Task to carry out
Please repeat, exactly as written, the line containing "INPUT: image. TARGET: right" and every line after it through the end of the records below, leaving out any pictures.

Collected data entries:
+-------+
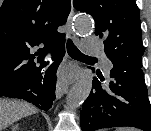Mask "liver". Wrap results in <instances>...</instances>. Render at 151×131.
Returning <instances> with one entry per match:
<instances>
[{
  "label": "liver",
  "instance_id": "liver-1",
  "mask_svg": "<svg viewBox=\"0 0 151 131\" xmlns=\"http://www.w3.org/2000/svg\"><path fill=\"white\" fill-rule=\"evenodd\" d=\"M36 112L35 107L27 102L0 99V131L17 120Z\"/></svg>",
  "mask_w": 151,
  "mask_h": 131
}]
</instances>
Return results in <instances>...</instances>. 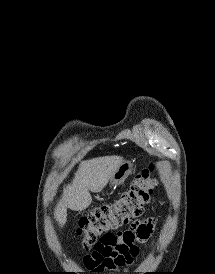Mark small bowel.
<instances>
[{
	"mask_svg": "<svg viewBox=\"0 0 215 274\" xmlns=\"http://www.w3.org/2000/svg\"><path fill=\"white\" fill-rule=\"evenodd\" d=\"M155 223L151 218L136 221L125 231L105 234L83 259L91 272L118 271L131 266L139 254V243L152 236Z\"/></svg>",
	"mask_w": 215,
	"mask_h": 274,
	"instance_id": "obj_1",
	"label": "small bowel"
}]
</instances>
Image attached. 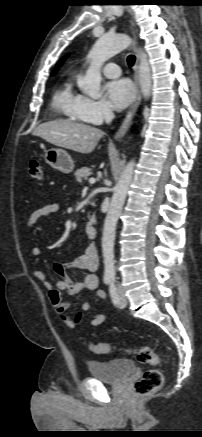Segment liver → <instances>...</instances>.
Listing matches in <instances>:
<instances>
[{"label":"liver","instance_id":"obj_1","mask_svg":"<svg viewBox=\"0 0 202 437\" xmlns=\"http://www.w3.org/2000/svg\"><path fill=\"white\" fill-rule=\"evenodd\" d=\"M33 135L53 145L88 154L95 149L104 132L90 125L59 119L40 124Z\"/></svg>","mask_w":202,"mask_h":437}]
</instances>
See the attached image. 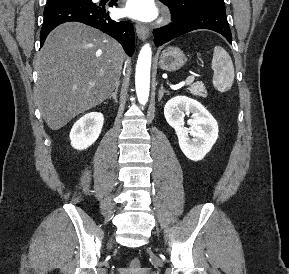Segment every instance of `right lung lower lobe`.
I'll list each match as a JSON object with an SVG mask.
<instances>
[{"instance_id": "1", "label": "right lung lower lobe", "mask_w": 289, "mask_h": 274, "mask_svg": "<svg viewBox=\"0 0 289 274\" xmlns=\"http://www.w3.org/2000/svg\"><path fill=\"white\" fill-rule=\"evenodd\" d=\"M117 0H112L109 6H117ZM77 21L95 27L115 38L132 56L134 52L135 34L133 26L128 21L112 20L104 4H97L92 0H66L47 4L44 9V21L40 34V47L43 46L47 35L58 25Z\"/></svg>"}]
</instances>
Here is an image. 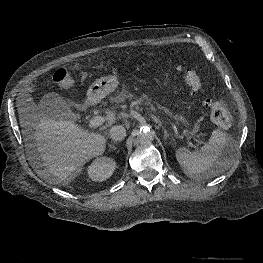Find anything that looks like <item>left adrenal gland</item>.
<instances>
[{"instance_id": "left-adrenal-gland-1", "label": "left adrenal gland", "mask_w": 263, "mask_h": 263, "mask_svg": "<svg viewBox=\"0 0 263 263\" xmlns=\"http://www.w3.org/2000/svg\"><path fill=\"white\" fill-rule=\"evenodd\" d=\"M163 129H164V139L166 140L167 139V137H168V133H167V131L165 130V128L163 127Z\"/></svg>"}]
</instances>
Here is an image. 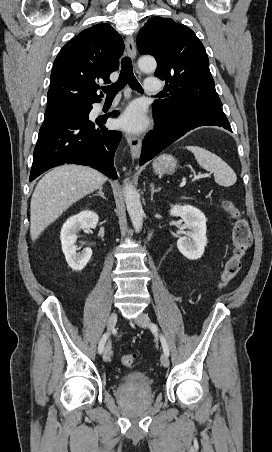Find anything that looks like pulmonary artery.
I'll return each mask as SVG.
<instances>
[{
	"instance_id": "e3ab8cb5",
	"label": "pulmonary artery",
	"mask_w": 272,
	"mask_h": 452,
	"mask_svg": "<svg viewBox=\"0 0 272 452\" xmlns=\"http://www.w3.org/2000/svg\"><path fill=\"white\" fill-rule=\"evenodd\" d=\"M162 89V84L158 78H147L145 81V90L148 93H158ZM98 107H102V104H99Z\"/></svg>"
}]
</instances>
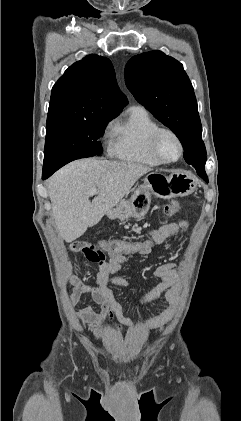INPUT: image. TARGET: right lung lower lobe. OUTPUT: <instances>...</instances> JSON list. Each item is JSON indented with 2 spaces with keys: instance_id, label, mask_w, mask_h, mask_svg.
Returning <instances> with one entry per match:
<instances>
[{
  "instance_id": "right-lung-lower-lobe-1",
  "label": "right lung lower lobe",
  "mask_w": 241,
  "mask_h": 421,
  "mask_svg": "<svg viewBox=\"0 0 241 421\" xmlns=\"http://www.w3.org/2000/svg\"><path fill=\"white\" fill-rule=\"evenodd\" d=\"M56 170V168L53 169H43L42 179H46L49 176H51Z\"/></svg>"
}]
</instances>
+-------+
Answer below
INPUT: image. TARGET: right lung lower lobe. OUTPUT: <instances>...</instances> JSON list. Each item is JSON indented with 2 spaces with keys: instance_id, label, mask_w, mask_h, mask_svg.
Returning <instances> with one entry per match:
<instances>
[{
  "instance_id": "right-lung-lower-lobe-1",
  "label": "right lung lower lobe",
  "mask_w": 241,
  "mask_h": 421,
  "mask_svg": "<svg viewBox=\"0 0 241 421\" xmlns=\"http://www.w3.org/2000/svg\"><path fill=\"white\" fill-rule=\"evenodd\" d=\"M56 170V168L53 169H43L42 179H46L49 176H51Z\"/></svg>"
}]
</instances>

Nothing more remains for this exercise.